Au 12e Congrès international des archives à Montréal, Menne-Haritz constate que le mouvement pour l'harmonisation des trois formations s'atténue au profit d'une recherche de l'identité professionnelle spécifique à l'archiviste (1992). Ce n'est qu'une fois définie la base théorique de la discipline que la formation académique pourra s'intégrer judicieusement aux autres disciplines de l'information (Schaeffer, 1994). En parallèle de cette démarche d'individualisation, d'autres auteurs proposent une approche convergente des disciplines de l'information; la formation reposerait ainsi sur une base théorique commune à toutes dont la pierre d'assise serait le concept globalisant de l'information tel que développé, entre autres, par Paul Otlet (Deschatelets, 1995; Pemberton, 1995; Piggott, 1995).

En marge de ce mouvement international sur la question de la formation archivistique qui caractérise les années 1975-1990, on assiste pendant cette même période, et pendant les années suivantes, à une transformation radicale de l'environnement archivistique: explosion documentaire, multiplicité des supports, élargissement de la clientèle, innovations technologiques, transformation des modes de communication (Craig, 1993; Peterson, 1996). Encore une fois, les institutions de formation en archivistique doivent s'ajuster aux nouvelles réalités. Nous verrons maintenant les principales tendances qui caractérisent l’actuelle période de transition.


1.2 Tendances actuelles

Toute période de transition, quelque soit le domaine concerné, comporte ses consensus et ses divergences d'opinions; néanmoins, tous les intervenants s'accordent généralement sur les question à débattre. Tel est le cas actuellement de la formation archivistique. Les sujets les plus chauds concernent l'importance même d'une formation, le corpus à l'étude ainsi que le mode, le cadre et les niveaux de formation à développer. Le nouvel environnement technologique plus complexe oblige également le milieu à s'interroger sur la pertinence de spécialisations par types d'activités, de fonds ou de supports . Enfin, malgré des progrès reconnus, plusieurs auteurs identifient individuellement des problèmes persistants pour lesquels chacun y va de sa proposition.

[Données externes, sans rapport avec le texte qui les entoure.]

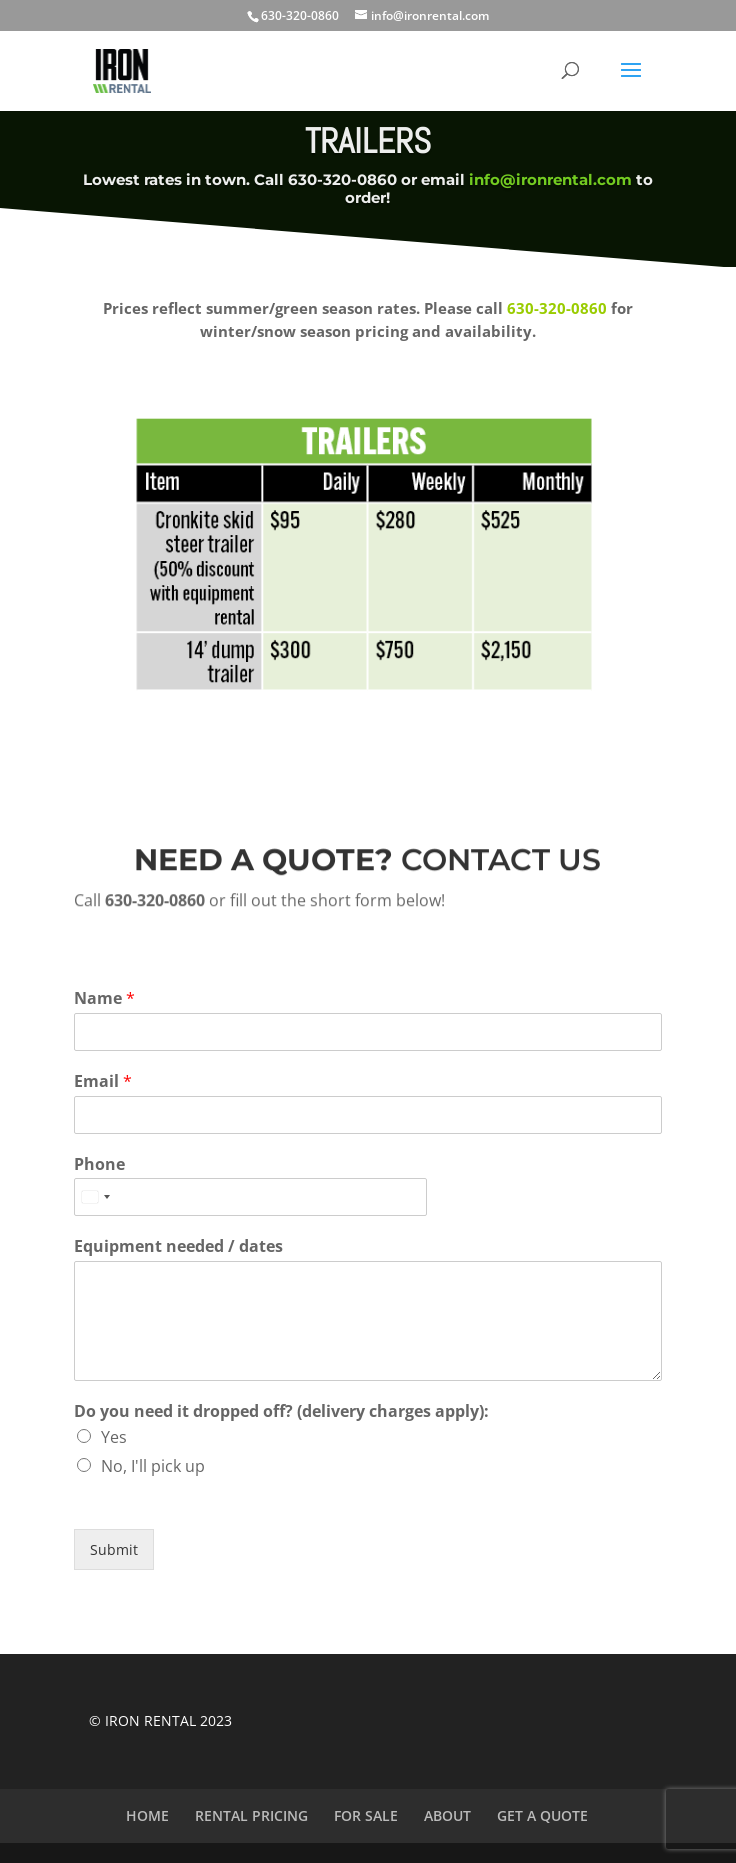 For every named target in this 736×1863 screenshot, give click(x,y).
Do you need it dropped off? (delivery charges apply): (281, 1411)
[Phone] (250, 1197)
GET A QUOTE (542, 1815)
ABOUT (447, 1815)
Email (103, 1081)
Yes (114, 1437)
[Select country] (95, 1197)
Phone (99, 1164)
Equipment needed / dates (178, 1246)
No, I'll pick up (153, 1466)
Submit (114, 1549)
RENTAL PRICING (251, 1815)
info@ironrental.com (550, 179)
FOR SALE (366, 1815)
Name (104, 998)
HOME (147, 1815) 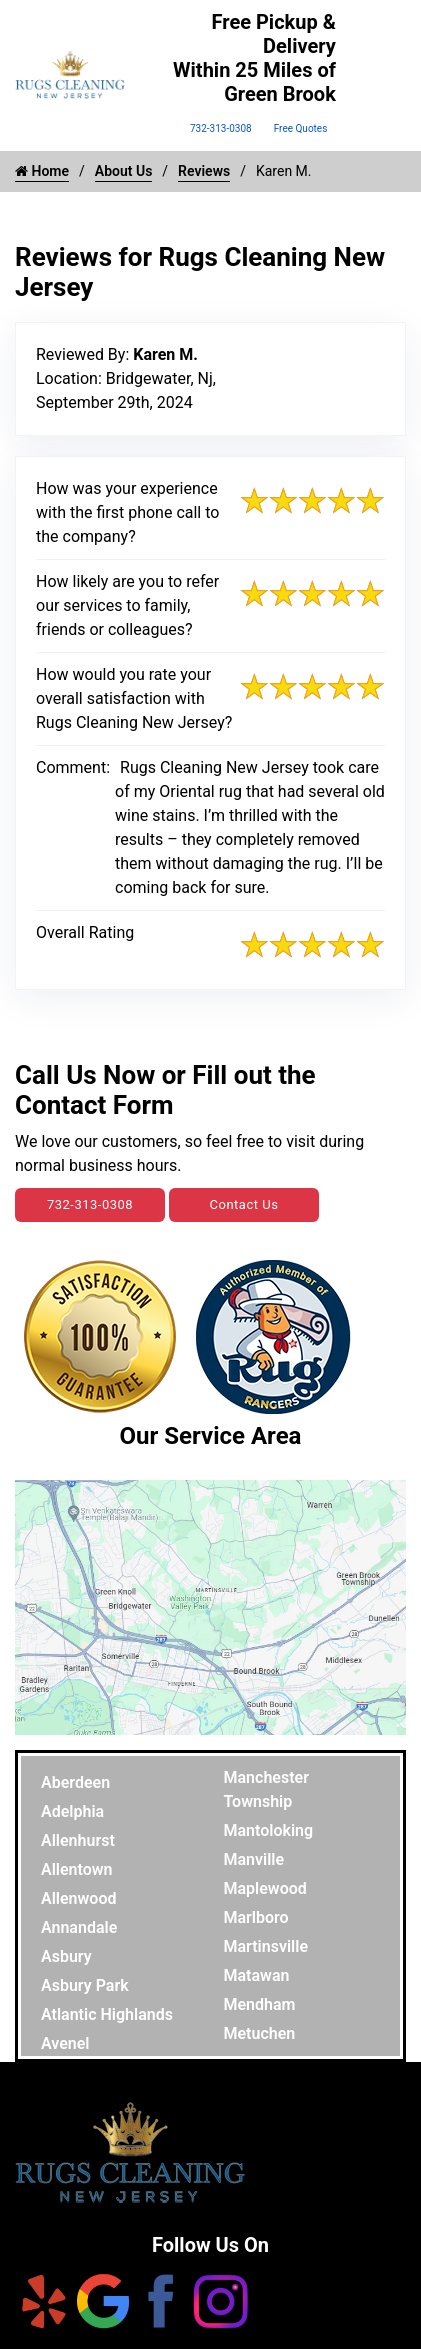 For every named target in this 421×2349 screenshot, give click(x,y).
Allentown (77, 1869)
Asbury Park (85, 1985)
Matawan (257, 1975)
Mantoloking (269, 1830)
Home (42, 171)
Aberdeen (75, 1782)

1.2.1 Consensus et divergences

L'importance d'une formation professionnelle. Si l'ensemble des intervenants en archivistique tendent vers un consensus quant à l'importance d'une formation professionnelle adéquate, les avis sont partagés quant au moment où elle doit intervenir: doit-elle être initiale à l’embauche ou transmise en cours d’emploi (Kecskemeti, 1986; Joyce, 1988). L'intérêt de la communauté archivistique sur le sujet s'est manifesté, on ne peut plus clairement, par la publication, au cours des 10 dernières années, des quelque 325 articles cités en bibliographie.

Le corpus à l'étude. Bien que le concept d'une archivistique intégrée pronée par l'UNESCO ait été repris par plusieurs institutions de formation, le corpus implicitement délimité par cette vision globale de l'archivistique n'est pas pour autant pris en compte partout (Lajeunesse, 1986; Delmas, 1988c). Ainsi, Thurston déplore que, dans la plupart des régions d'Afrique, la gestion des documents est mal intégrée au programme d'éducation archivistique alors qu'à l'Ecole des Chartes, on mettait à l'essai, au début des années 1990, un programme à deux profils, l'un spécialisé dans la gestion des documents anciens, l'autre, dans la gestion des documents modernes (Thurston, 1996; Carrucci, 1992).

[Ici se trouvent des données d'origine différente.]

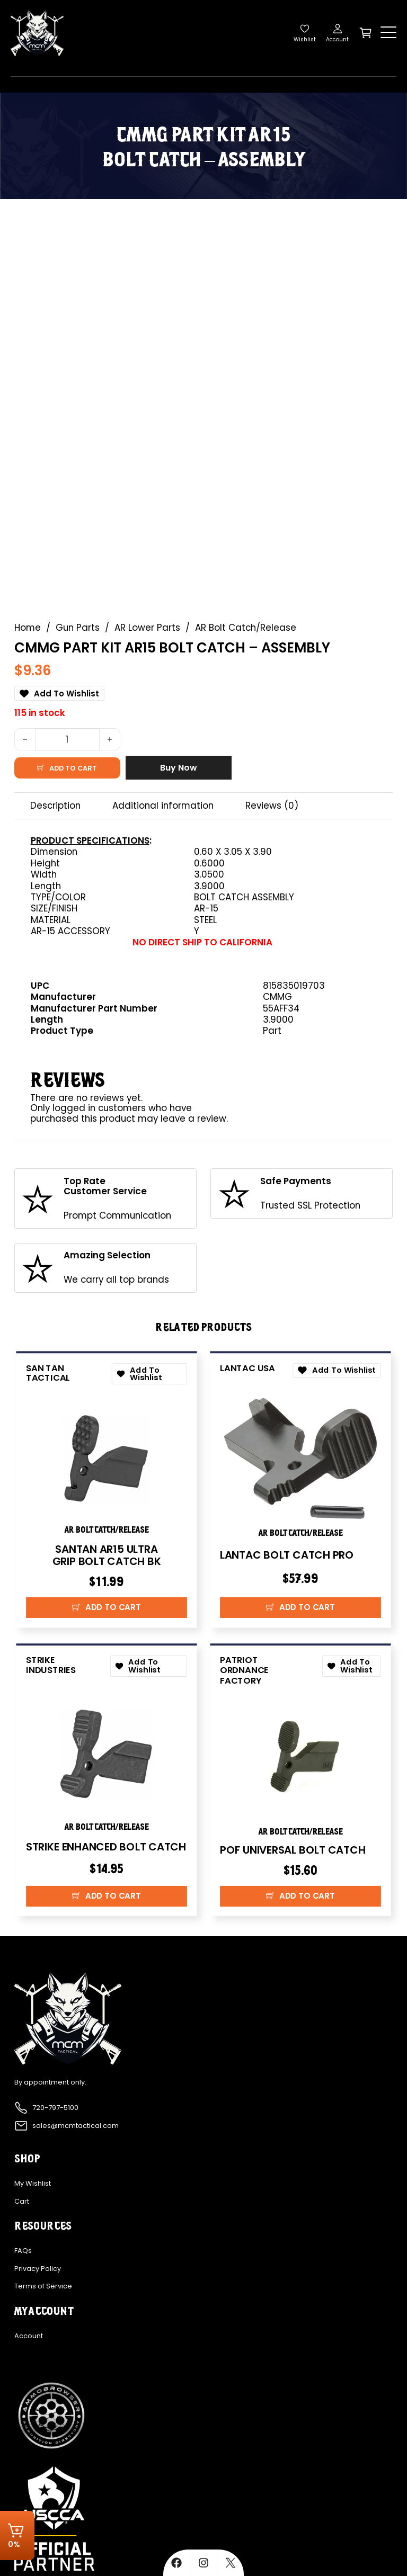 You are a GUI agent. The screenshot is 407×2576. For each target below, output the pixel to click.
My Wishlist (32, 2184)
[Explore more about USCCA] (54, 2517)
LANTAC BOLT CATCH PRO (287, 1555)
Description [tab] (55, 805)
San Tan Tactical (48, 1373)
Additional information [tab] (163, 805)
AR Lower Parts (147, 628)
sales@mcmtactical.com (75, 2126)
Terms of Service (43, 2287)
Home (27, 628)
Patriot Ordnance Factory (244, 1669)
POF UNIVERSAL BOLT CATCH (292, 1849)
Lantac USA (247, 1368)
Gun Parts (78, 628)
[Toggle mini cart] (366, 33)
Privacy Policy (37, 2269)
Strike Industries (51, 1664)
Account (28, 2336)
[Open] (388, 32)
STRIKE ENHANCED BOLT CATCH (106, 1847)
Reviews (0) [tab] (271, 805)
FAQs (23, 2251)
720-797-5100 (55, 2108)
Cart (21, 2202)
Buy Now (178, 768)
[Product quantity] (67, 739)
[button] (106, 1607)
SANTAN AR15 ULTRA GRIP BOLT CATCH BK (106, 1555) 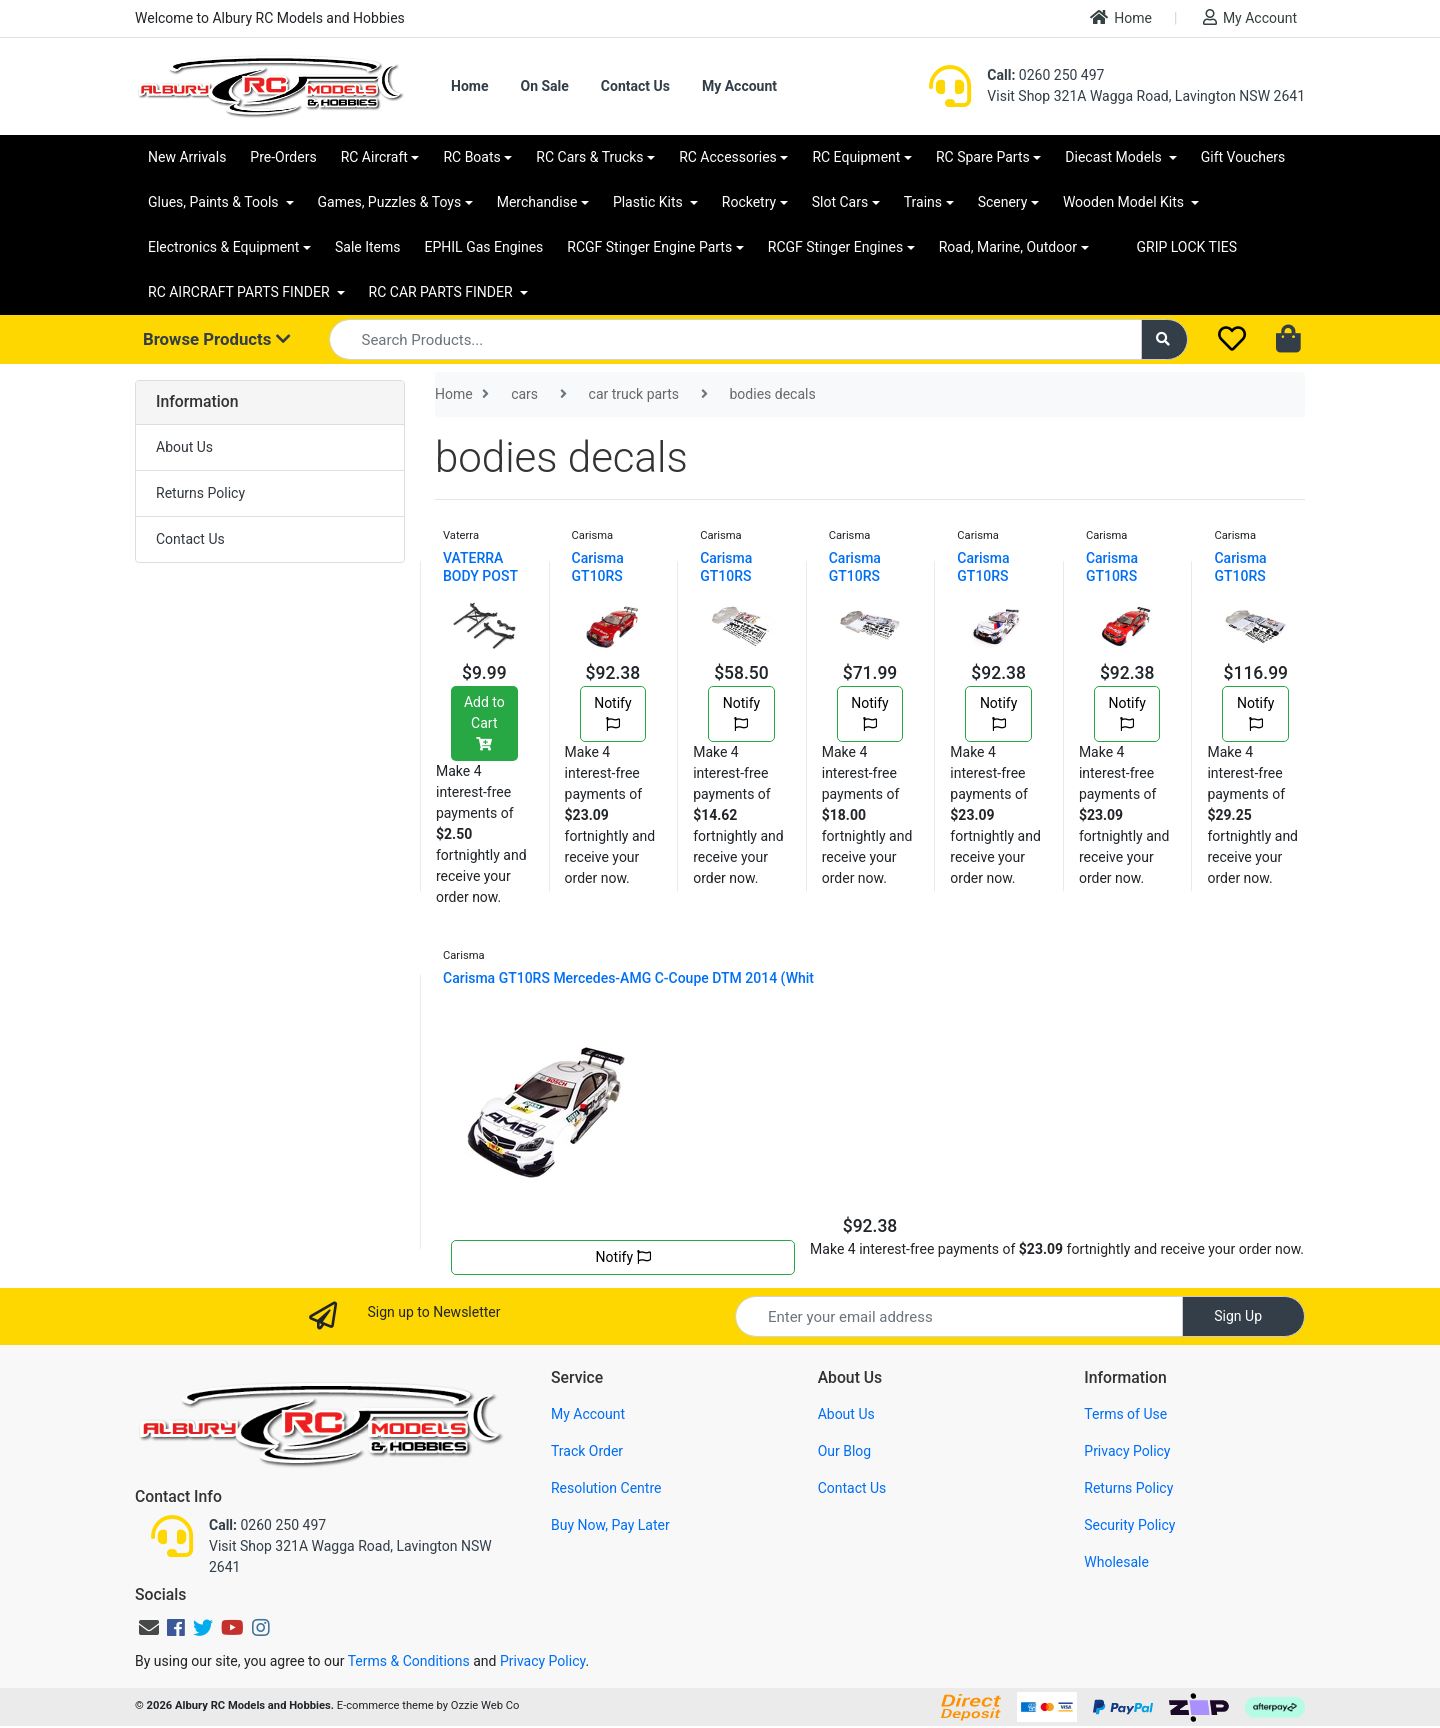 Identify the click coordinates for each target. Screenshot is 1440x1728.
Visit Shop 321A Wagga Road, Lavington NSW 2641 (1146, 96)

Encore plus curieusement, l'Australie, qui proposait jusqu'à maintenant quatre programmes universitaires reposant sur le concept du "continuum management", est à développer actuellement un certificat strictement axé sur le "public sector record management" (Anderson, 1995; Piggott, 1995; Morgan, 1996). Ce dernier pays suit en cela l'exemple des États-Unis où il est de tradition, depuis les années cinquante, que la gestion des archives historiques et le "records management" fassent l'objet de deux programmes d'études bien distincts souvent inscrits dans des facultés ou départements universitaires différents.

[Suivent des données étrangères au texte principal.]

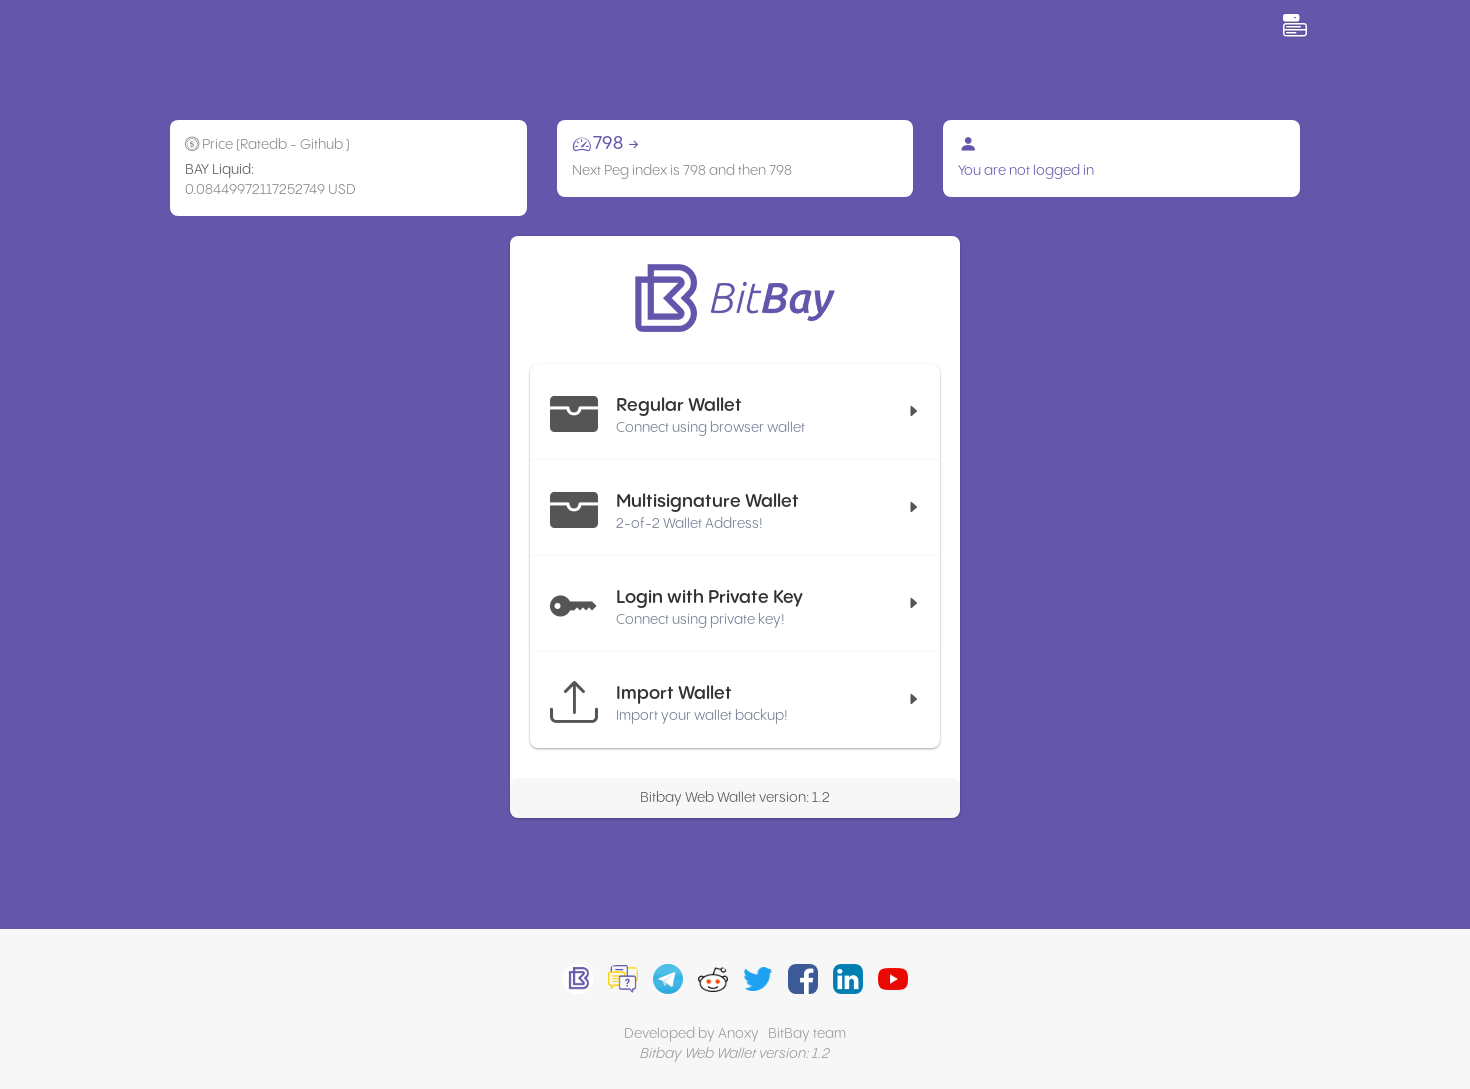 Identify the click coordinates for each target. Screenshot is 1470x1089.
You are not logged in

Ce dilemme entourant la séparation entre ces deux formations est loin d'être résolu. D'une part, on note, aux États-Unis, l'émergence d'un mouvement pour l'intégration du "records management" au domaine des sciences de l'information (William, 1987; Pemberton, 1991; SAA, 1993). Aux antipodes, dans tous les sens du mot, l'américain Gérald Ham recommande, dans son rapport aux autorités néo-zélandaises, le développement de programmes indépendants et de niveaux différents pour les formations en archivistique et en "records management" (1993). Les réactions au rapport Ham sont vives; les uns - en majorité des "records managers" - se déclarent satisfaits alors que les autres voient une contradiction inacceptable entre la ségrégation des formations et la théorie du cycle de vie (Oliff, 1994; Symondson, 1994; Lilburn, 1994).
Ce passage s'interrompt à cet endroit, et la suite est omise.